Aside from entering the Witness Protection Program, one rarely gets the opportunity to change her identity. But that’s what I agreed to do regarding a 2-book contract for my new mystery series starring Carrie Singleton, Clover Ridge Library’s new head of programs and events. The idea bothered me at first. I’ve been Marilyn Levinson since I married many years ago. Why should I, at this stage of my life, have to interact with my readers as someone else? I wasn’t an identity thief or a striptease artist intent on adapting a more respectable lifestyle. I was a writer, and I’d published all my mysteries, romance suspense novels, and kids’ books under my own name.

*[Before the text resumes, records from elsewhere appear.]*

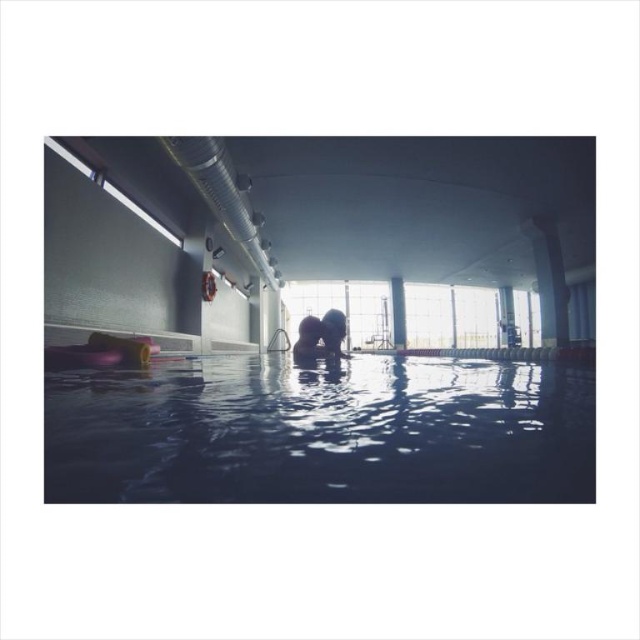 Question: Can you confirm if transparent blue water at center is positioned to the right of smooth skin person at center?

Choices:
 (A) yes
 (B) no

Answer: (A)

Question: Which is nearer to the smooth skin person at center?

Choices:
 (A) transparent plastic swim float at center
 (B) transparent blue water at center

Answer: (B)

Question: Which of the following is the farthest from the observer?

Choices:
 (A) smooth skin person at center
 (B) transparent plastic swim float at center

Answer: (A)

Question: Does transparent blue water at center have a greater width compared to smooth skin person at center?

Choices:
 (A) yes
 (B) no

Answer: (A)

Question: Which of the following is the closest to the observer?

Choices:
 (A) (540, 410)
 (B) (298, 355)

Answer: (A)

Question: Does transparent blue water at center lie behind smooth skin person at center?

Choices:
 (A) yes
 (B) no

Answer: (B)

Then I remembered how, when I was in elementary school, I’d spent hours dreaming up a pseudonym for myself for when I’d became a famous author. I remember deciding my first name would Brenda—perhaps after the comic strip reporter Brenda Starr. I can’t, for the life of me, remember which second name I’d chosen all those years ago. No matter. I had a fresh slate before me.

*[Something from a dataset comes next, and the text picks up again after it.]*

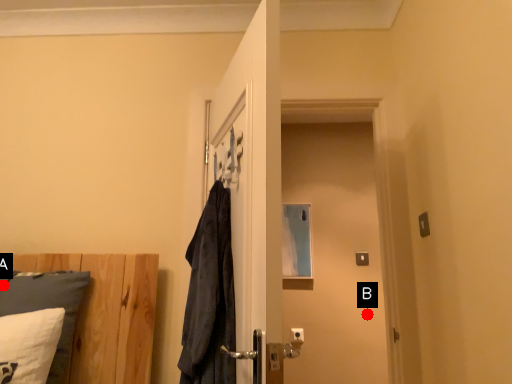 Question: Two points are circled on the image, labeled by A and B beside each circle. Which point appears farthest from the camera in this image?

As a fiction writer, I’m used to choosing names. I have to. Every new novel includes a cast of characters. And every character, regardless of his/her importance, requires a name. I have a tendency to call my female sleuths names that end in the letter a—Lydia, Alexa, Gabriela—though they often have nicknames: Lexie, Gabbie. But I digress.
Allison Brook, I thought. Nice. But should I opt for the first name that came into my head?
I turned to my baby book of names. What should I choose? How should I choose? Names I liked the sound of? Names similar to my own? A combination of the two.
Lynne Levin? That was like Marilyn Levinson. A possibility.
One friend suggested Lynn Holbrook. I found it disconcerting since I live in Holbrook. Which is probably why she thought of it.
People, I discovered, have strong associations with names. I’d no sooner mentioned Marisa to my boyfriend, when he rejected it because he didn’t like someone with that name.
Lindsay Lewis appealed to me, but alas! I checked it out on Amazon and saw there already is an author with that name.
“What names do you like?” one author friend asked. I said I loved Karen Meredith, which was what I would have named my daughter if I’d had a daughter instead of two sons. But after all this time the name has lost its appeal. Darn! Back to the drawing board.
Allison Brook had the vote of most of my writer friends. I still wasn’t sure.
One friend suggested, “Draw it out of a hat.” The way things were going, that was beginning to make sense.
Finally, I called my agent and presented her with two choices. Dawn thought. “Allison Brook,” she decided.
I breathed a sigh of relief. “Allison Brook it is.”
Do you have a pseudonym? How did you choose it?